→ Required work: No pictures in the copy, please: retype all the records exactly.

========================

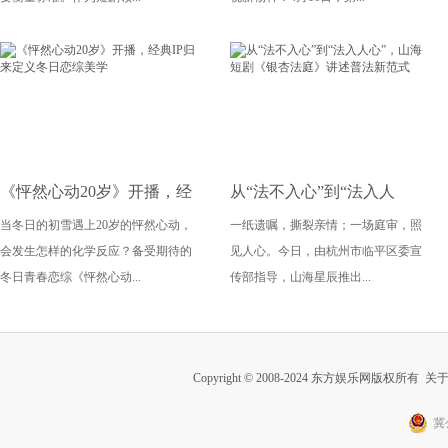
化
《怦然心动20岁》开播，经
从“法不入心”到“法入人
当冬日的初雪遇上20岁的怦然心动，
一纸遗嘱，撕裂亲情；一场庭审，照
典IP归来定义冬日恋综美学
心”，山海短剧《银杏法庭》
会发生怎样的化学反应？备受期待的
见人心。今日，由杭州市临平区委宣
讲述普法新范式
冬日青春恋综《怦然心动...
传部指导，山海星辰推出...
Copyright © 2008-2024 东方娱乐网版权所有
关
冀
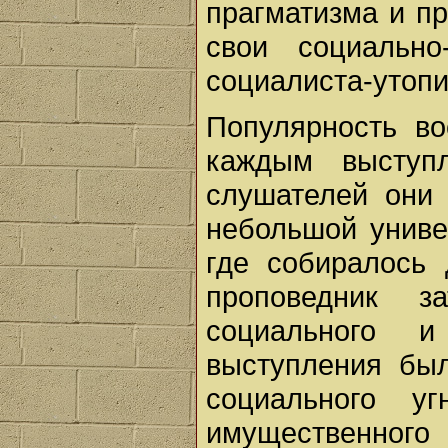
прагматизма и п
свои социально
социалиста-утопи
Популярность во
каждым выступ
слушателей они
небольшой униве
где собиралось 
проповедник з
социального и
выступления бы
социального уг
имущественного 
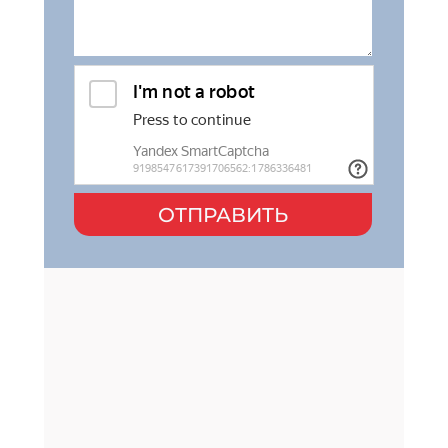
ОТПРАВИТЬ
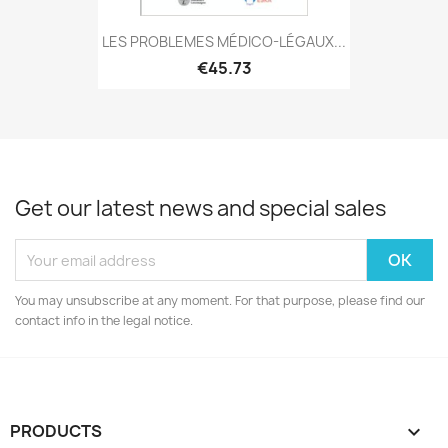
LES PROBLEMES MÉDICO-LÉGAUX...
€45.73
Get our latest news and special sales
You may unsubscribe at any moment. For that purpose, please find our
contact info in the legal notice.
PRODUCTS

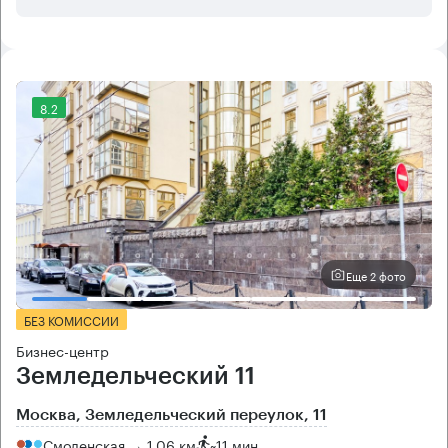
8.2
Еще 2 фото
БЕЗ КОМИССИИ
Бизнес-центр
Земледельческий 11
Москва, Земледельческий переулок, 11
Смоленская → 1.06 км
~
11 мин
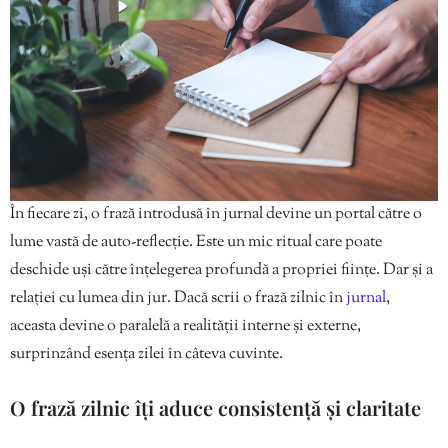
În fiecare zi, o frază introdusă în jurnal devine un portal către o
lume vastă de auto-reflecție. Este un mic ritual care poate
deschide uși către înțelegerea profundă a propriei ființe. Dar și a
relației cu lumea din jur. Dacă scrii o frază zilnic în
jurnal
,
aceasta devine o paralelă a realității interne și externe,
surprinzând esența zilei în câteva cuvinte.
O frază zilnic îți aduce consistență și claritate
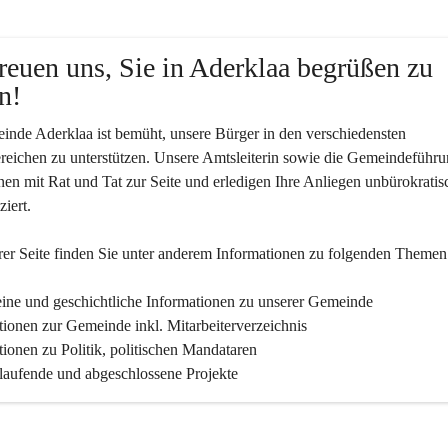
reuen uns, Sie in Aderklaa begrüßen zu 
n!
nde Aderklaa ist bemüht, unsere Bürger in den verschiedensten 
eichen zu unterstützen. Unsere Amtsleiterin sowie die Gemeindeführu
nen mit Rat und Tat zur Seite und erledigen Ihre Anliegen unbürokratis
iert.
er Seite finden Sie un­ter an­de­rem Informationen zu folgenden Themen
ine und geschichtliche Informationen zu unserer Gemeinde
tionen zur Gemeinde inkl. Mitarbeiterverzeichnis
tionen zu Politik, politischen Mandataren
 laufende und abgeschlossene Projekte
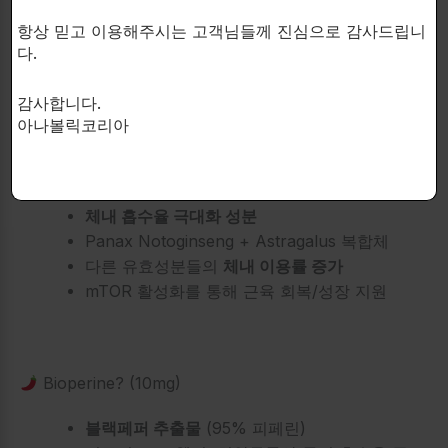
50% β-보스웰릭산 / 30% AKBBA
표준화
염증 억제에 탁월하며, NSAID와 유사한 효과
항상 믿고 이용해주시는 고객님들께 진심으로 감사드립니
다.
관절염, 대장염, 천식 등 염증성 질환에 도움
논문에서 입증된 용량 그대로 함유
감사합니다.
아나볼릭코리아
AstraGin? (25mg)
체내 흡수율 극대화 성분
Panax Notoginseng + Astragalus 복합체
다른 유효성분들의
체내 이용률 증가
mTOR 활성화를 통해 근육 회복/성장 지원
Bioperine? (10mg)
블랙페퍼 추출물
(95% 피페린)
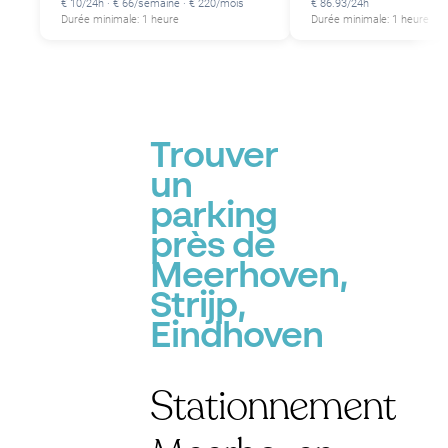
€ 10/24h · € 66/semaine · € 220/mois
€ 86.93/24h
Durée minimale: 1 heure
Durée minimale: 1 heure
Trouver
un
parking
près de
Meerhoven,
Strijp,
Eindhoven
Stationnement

========================

→ Task response:
化
《怦然心动20岁》开播，经
从“法不入心”到“法入人
当冬日的初雪遇上20岁的怦然心动，
一纸遗嘱，撕裂亲情；一场庭审，照
典IP归来定义冬日恋综美学
心”，山海短剧《银杏法庭》
会发生怎样的化学反应？备受期待的
见人心。今日，由杭州市临平区委宣
讲述普法新范式
冬日青春恋综《怦然心动...
传部指导，山海星辰推出...
Copyright © 2008-2024 东方娱乐网版权所有
关
冀
прагматизма и п
свои социально
социалиста-утопи
Популярность во
каждым выступ
слушателей они
небольшой униве
где собиралось 
проповедник з
социального и
выступления бы
социального уг
имущественного 
ОТПРАВИТЬ
LES PROBLEMES MÉDICO-LÉGAUX...
€45.73
Get our latest news and special sales
You may unsubscribe at any moment. For that purpose, please find our
contact info in the legal notice.
PRODUCTS

8.2
Еще 2 фото
БЕЗ КОМИССИИ
Бизнес-центр
Земледельческий 11
Москва, Земледельческий переулок, 11
Смоленская → 1.06 км
~
11 мин
În fiecare zi, o frază introdusă în jurnal devine un portal către o
lume vastă de auto-reflecție. Este un mic ritual care poate
deschide uși către înțelegerea profundă a propriei ființe. Dar și a
relației cu lumea din jur. Dacă scrii o frază zilnic în
jurnal
,
aceasta devine o paralelă a realității interne și externe,
surprinzând esența zilei în câteva cuvinte.
O frază zilnic îți aduce consistență și claritate
reuen uns, Sie in Aderklaa begrüßen zu 
n!
nde Aderklaa ist bemüht, unsere Bürger in den verschiedensten 
eichen zu unterstützen. Unsere Amtsleiterin sowie die Gemeindeführu
nen mit Rat und Tat zur Seite und erledigen Ihre Anliegen unbürokratis
iert.
er Seite finden Sie un­ter an­de­rem Informationen zu folgenden Themen
ine und geschichtliche Informationen zu unserer Gemeinde
tionen zur Gemeinde inkl. Mitarbeiterverzeichnis
tionen zu Politik, politischen Mandataren
 laufende und abgeschlossene Projekte
50% β-보스웰릭산 / 30% AKBBA
표준화
염증 억제에 탁월하며, NSAID와 유사한 효과
항상 믿고 이용해주시는 고객님들께 진심으로 감사드립니
다.
관절염, 대장염, 천식 등 염증성 질환에 도움
논문에서 입증된 용량 그대로 함유
감사합니다.
아나볼릭코리아
AstraGin? (25mg)
체내 흡수율 극대화 성분
Panax Notoginseng + Astragalus 복합체
다른 유효성분들의
체내 이용률 증가
mTOR 활성화를 통해 근육 회복/성장 지원
Bioperine? (10mg)
블랙페퍼 추출물
(95% 피페린)
€ 10/24h · € 66/semaine · € 220/mois
€ 86.93/24h
Durée minimale: 1 heure
Durée minimale: 1 heure
Trouver
un
parking
près de
Meerhoven,
Strijp,
Eindhoven
Stationnement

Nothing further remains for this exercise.